PROBLEM:
Every line below that has "рифлений" in it should be copied.

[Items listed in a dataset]
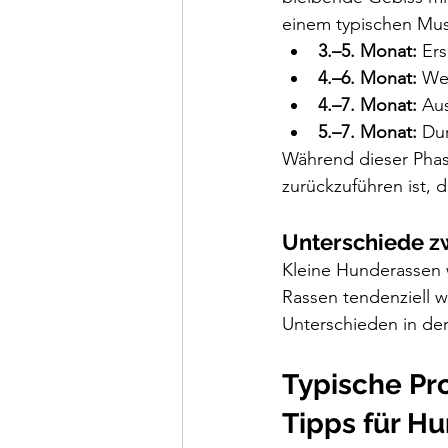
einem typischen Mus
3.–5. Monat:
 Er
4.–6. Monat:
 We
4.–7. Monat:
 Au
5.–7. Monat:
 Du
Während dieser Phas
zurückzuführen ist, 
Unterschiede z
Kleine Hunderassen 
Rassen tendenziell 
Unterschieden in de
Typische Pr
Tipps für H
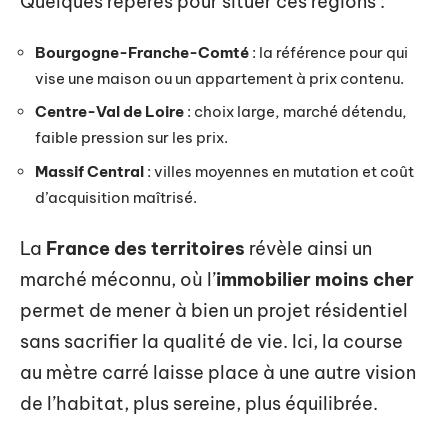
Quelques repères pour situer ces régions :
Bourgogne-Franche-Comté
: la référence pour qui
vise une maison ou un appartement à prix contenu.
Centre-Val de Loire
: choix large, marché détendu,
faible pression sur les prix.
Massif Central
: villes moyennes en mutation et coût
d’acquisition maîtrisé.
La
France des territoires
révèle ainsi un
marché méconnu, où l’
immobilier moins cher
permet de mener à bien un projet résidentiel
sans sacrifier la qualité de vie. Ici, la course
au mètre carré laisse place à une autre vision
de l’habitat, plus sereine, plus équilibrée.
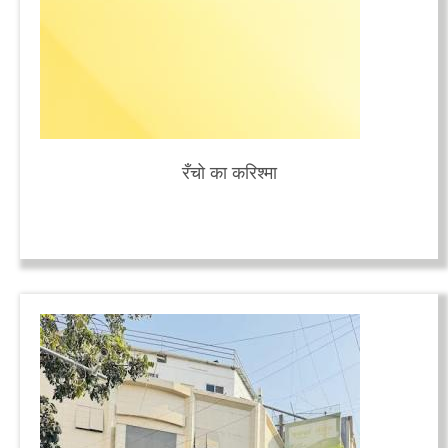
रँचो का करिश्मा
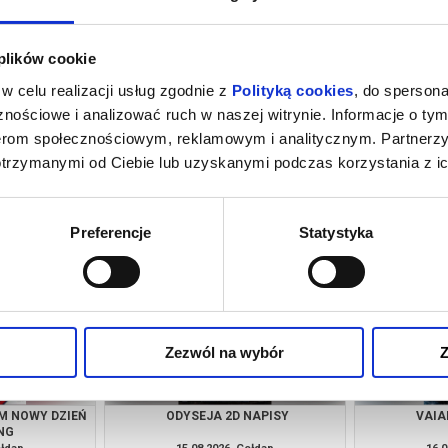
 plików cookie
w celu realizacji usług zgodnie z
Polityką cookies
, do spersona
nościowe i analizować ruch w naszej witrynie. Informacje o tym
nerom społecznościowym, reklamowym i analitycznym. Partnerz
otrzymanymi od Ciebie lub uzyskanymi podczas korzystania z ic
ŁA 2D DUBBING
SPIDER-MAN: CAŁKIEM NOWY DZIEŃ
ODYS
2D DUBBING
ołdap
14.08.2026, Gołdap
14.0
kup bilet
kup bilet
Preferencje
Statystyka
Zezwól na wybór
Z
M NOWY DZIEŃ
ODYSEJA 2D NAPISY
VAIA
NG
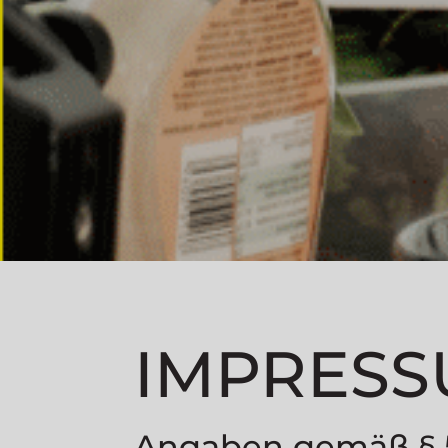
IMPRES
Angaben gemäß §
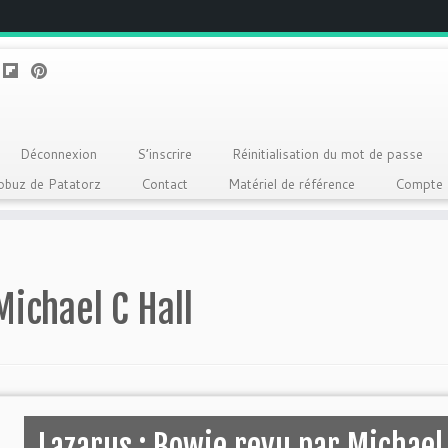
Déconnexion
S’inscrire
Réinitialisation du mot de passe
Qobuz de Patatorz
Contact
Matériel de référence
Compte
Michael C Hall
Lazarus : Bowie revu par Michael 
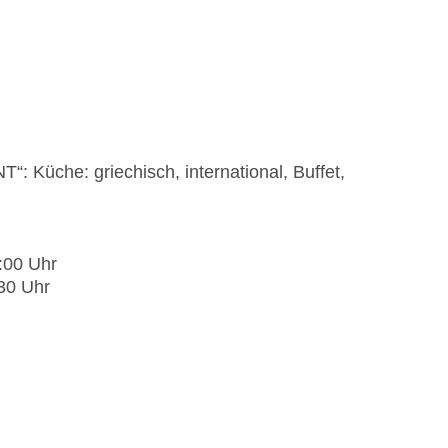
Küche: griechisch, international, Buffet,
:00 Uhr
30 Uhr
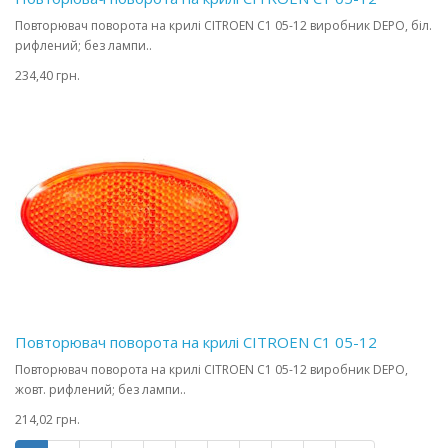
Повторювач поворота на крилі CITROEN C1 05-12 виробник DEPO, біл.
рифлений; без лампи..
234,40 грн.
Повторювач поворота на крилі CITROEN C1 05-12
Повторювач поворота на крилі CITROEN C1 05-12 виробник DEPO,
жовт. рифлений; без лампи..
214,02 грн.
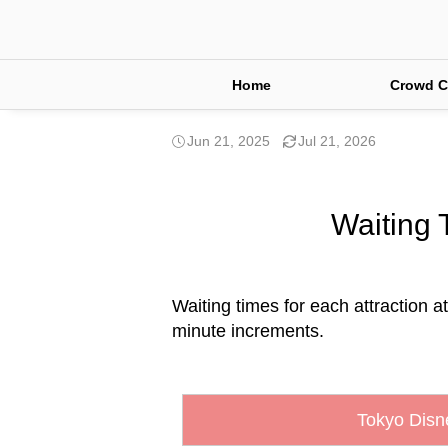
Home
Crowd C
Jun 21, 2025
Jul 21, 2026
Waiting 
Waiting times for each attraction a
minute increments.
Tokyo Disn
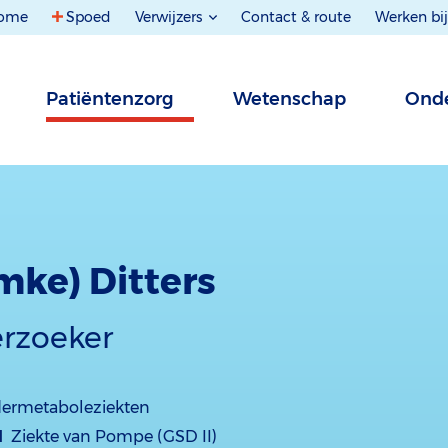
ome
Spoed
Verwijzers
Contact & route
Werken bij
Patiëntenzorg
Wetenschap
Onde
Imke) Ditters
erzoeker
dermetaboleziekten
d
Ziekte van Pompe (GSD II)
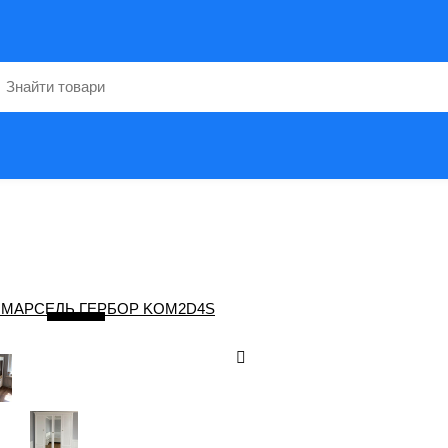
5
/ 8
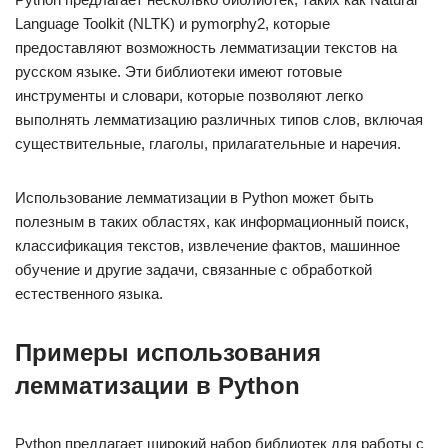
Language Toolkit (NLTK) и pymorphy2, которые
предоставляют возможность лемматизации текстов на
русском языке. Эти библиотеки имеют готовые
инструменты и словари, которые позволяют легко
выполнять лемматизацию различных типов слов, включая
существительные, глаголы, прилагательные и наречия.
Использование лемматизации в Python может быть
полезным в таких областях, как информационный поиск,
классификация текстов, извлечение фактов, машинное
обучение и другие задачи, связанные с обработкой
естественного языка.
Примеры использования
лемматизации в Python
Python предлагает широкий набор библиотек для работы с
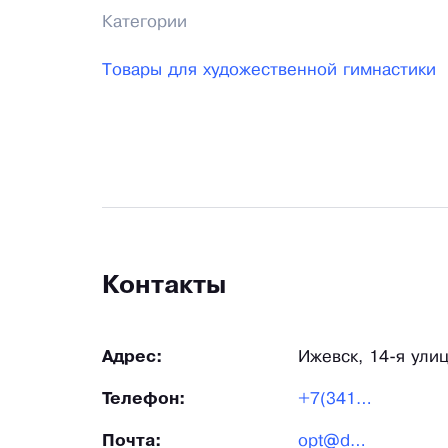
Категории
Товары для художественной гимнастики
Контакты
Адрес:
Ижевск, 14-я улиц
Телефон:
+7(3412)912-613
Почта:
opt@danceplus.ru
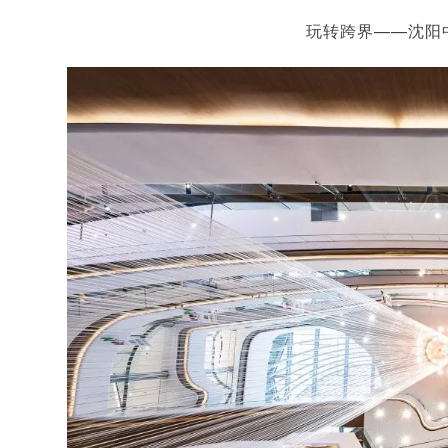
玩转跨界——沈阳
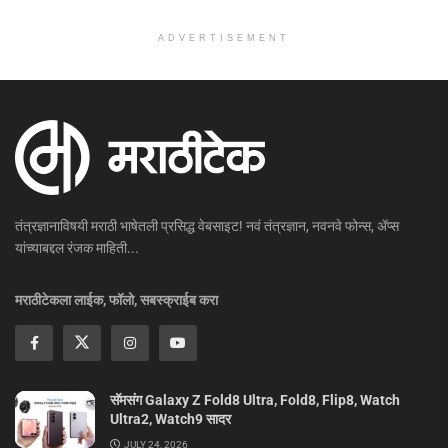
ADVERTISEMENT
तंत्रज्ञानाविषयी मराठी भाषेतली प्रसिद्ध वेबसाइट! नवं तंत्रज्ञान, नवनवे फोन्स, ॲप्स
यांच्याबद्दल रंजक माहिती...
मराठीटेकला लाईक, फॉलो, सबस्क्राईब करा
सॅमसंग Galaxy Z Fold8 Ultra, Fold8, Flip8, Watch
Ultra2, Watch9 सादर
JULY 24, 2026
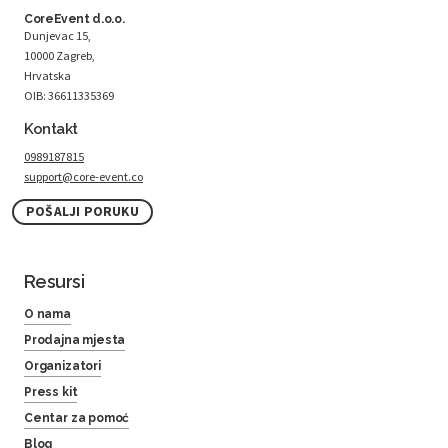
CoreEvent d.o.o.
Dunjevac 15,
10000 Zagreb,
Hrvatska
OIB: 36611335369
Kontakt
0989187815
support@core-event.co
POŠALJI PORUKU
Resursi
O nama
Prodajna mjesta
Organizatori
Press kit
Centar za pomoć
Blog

EXPECTED ANSWER:
рифлений; без лампи..
жовт. рифлений; без лампи..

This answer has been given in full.